Metaphor & Metaphysic: Henri Bergson & the Language of Epistemology in Fin-de-Siècle France

This project is an inquiry into passages between the material and the immaterial, the literal and the figurative, in the development of epistemological ideals in France in the late nineteenth century. The focus of this story is Henri Bergson, a philosopher of science whose ideas have come to appear famously disembodied: introspective in psychology, vitalist in biology, and unapologetically metaphysical all around. Bergson’s writing is rife with figurative language. This quality of his work is part of what gave his contemporary audience a sense of an ineffable power of persuasion, and it is part of what has made his philosophy appear, to skeptics then and since, more as literature than philosophy, and even less as philosophy of science.

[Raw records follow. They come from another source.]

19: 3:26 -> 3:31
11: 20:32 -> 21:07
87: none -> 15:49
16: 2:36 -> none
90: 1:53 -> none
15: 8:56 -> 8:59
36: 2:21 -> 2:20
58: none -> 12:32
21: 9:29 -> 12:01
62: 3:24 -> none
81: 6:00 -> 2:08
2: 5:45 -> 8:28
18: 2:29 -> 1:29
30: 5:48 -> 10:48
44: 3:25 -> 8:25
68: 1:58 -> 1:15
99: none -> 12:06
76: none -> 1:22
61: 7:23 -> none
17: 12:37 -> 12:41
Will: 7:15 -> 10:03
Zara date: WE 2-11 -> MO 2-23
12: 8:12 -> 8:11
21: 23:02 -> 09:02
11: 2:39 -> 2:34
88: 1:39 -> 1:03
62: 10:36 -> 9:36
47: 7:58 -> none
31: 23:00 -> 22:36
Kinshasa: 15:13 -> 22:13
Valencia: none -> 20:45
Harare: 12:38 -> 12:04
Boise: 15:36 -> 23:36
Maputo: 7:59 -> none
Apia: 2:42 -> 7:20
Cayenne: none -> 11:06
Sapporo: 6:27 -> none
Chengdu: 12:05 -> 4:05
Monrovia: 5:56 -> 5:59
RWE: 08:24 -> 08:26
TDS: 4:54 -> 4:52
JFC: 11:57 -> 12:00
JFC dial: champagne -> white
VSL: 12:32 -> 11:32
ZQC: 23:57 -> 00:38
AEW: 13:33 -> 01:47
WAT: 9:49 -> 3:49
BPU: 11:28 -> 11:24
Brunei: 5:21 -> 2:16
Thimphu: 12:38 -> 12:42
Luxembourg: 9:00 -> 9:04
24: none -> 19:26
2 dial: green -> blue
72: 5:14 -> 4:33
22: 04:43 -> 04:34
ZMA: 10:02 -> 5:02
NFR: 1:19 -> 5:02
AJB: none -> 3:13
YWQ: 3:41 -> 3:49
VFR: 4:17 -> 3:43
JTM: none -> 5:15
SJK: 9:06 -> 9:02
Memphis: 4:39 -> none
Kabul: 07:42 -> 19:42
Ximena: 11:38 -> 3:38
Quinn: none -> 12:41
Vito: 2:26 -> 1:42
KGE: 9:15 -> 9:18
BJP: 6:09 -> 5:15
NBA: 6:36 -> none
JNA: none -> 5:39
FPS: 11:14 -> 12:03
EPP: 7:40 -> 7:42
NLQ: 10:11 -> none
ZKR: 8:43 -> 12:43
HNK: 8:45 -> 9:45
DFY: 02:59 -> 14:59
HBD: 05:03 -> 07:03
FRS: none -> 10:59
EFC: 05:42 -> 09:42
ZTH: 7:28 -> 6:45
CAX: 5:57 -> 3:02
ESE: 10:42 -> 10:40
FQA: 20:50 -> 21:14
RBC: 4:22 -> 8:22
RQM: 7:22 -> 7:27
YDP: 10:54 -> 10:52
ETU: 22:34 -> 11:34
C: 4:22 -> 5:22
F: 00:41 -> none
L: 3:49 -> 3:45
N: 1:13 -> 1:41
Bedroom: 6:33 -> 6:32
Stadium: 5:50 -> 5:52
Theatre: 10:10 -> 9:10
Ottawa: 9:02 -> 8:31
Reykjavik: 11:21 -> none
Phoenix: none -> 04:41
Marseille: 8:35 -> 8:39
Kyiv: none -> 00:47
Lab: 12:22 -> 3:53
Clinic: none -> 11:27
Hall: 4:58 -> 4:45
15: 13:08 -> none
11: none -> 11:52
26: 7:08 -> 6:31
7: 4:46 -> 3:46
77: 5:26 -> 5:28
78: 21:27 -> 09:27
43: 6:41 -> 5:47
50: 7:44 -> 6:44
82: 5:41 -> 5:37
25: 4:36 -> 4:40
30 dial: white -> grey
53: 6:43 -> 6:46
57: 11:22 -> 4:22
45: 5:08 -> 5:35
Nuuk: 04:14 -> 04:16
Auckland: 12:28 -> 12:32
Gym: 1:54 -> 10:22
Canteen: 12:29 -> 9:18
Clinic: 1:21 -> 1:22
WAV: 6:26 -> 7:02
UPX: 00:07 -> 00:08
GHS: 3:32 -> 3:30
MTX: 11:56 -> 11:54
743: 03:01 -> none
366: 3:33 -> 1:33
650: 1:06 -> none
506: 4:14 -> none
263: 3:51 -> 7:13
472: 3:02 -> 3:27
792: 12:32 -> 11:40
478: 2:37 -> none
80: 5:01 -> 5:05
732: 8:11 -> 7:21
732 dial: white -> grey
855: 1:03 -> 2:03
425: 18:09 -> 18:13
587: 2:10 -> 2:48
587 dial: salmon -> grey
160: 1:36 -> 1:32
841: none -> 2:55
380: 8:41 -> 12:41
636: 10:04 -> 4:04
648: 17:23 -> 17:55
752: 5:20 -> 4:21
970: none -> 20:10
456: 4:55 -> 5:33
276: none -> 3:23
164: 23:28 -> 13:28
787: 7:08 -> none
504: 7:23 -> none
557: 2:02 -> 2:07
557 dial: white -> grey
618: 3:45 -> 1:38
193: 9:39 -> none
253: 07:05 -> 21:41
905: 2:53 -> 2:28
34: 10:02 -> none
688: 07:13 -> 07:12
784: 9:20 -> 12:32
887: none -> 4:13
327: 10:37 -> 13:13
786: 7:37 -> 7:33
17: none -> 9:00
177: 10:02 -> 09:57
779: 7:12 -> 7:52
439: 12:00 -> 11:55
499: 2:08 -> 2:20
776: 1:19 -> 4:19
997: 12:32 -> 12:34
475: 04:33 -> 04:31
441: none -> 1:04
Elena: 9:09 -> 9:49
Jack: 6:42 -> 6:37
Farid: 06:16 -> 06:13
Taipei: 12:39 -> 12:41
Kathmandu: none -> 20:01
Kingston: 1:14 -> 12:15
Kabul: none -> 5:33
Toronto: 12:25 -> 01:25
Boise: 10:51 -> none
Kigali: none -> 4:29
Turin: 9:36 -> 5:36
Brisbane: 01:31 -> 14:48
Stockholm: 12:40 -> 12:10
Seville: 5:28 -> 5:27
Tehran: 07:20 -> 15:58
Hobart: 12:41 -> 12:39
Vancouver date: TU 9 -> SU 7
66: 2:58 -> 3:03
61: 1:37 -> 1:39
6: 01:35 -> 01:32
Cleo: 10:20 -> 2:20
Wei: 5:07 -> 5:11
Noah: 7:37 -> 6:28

Yet Bergson was a dogged empiricist. This project takes his commitment to empiricism seriously and exploits it to understand how his metaphysical vision had experiential bases that were specific to his historical context. The contextual clues are visible in the up-to-date scientific references he supplied in his footnotes. Less obviously, contextual clues are also to be found in Bergson’s figurative language. This project thus has two aims: to understand the imaginative possibility of a set of conceptual alternatives for science at the turn of the twentieth century, and to show how language, at its most metaphorical, can also be most historically concrete.